Residual Debt Services (RDS), the "bad book" of the old African Bank, has fully funded its indemnity reserve and curator Tom Winterboer is now casting an eye on paying the organisation’s maiden coupon to creditors in January.

The R3bn indemnity fund was established as a bulwark against claims from investors in the collapsed bank, which has emerged from Winterboer’s care and is readying itself for a transactional banking offering. It is open for claims until 2024.

The Treasury and Reserve Bank had availed a facility of the same amount as insurance for any claims while RDS built up its reserves. With RDS raising the full amount from the collections it has made on the bad book, the two institutions have been released of their obligation to provide the facility.

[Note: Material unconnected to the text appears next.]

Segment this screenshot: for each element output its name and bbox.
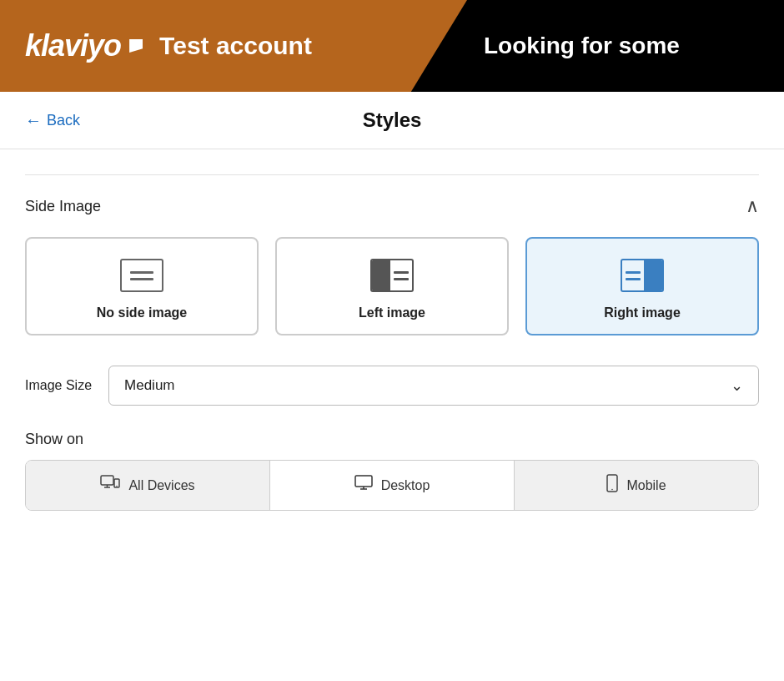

RDS is planning to use cash collected to pay investors, who were given stubs in RDS in exchange for their securities in the old African Bank as part of the curatorship, after the release of its financial statements for the year to September.

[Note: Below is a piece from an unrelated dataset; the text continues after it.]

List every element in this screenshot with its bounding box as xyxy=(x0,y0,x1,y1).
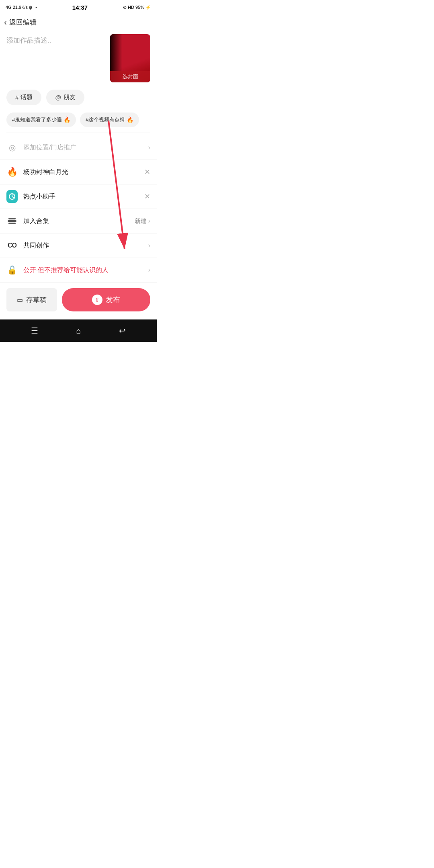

The exact coupon is still being worked out.

The collections team would now continue to collect for payment to the senior creditors, said Winterboer. "We will know more on that number closer to the time. The coupon used then is [the Johannesburg Interbank Agreed Rate] plus 3%."

The rate was at 6.99% at the market close yesterday.

As part of the rescue package, the Treasury and Reserve Bank had granted the indemnity facility and a transaction loan of R3.3bn to African Bank, taking the total assistance value to R6.3bn. The loan was fully repaid in September 2016, two years earlier than expected.

The repayment of the loan and the funding of the indemnity reserve meant the Reserve Bank and the Treasury were released from their potential liability of R6.3bn, said Winterboer.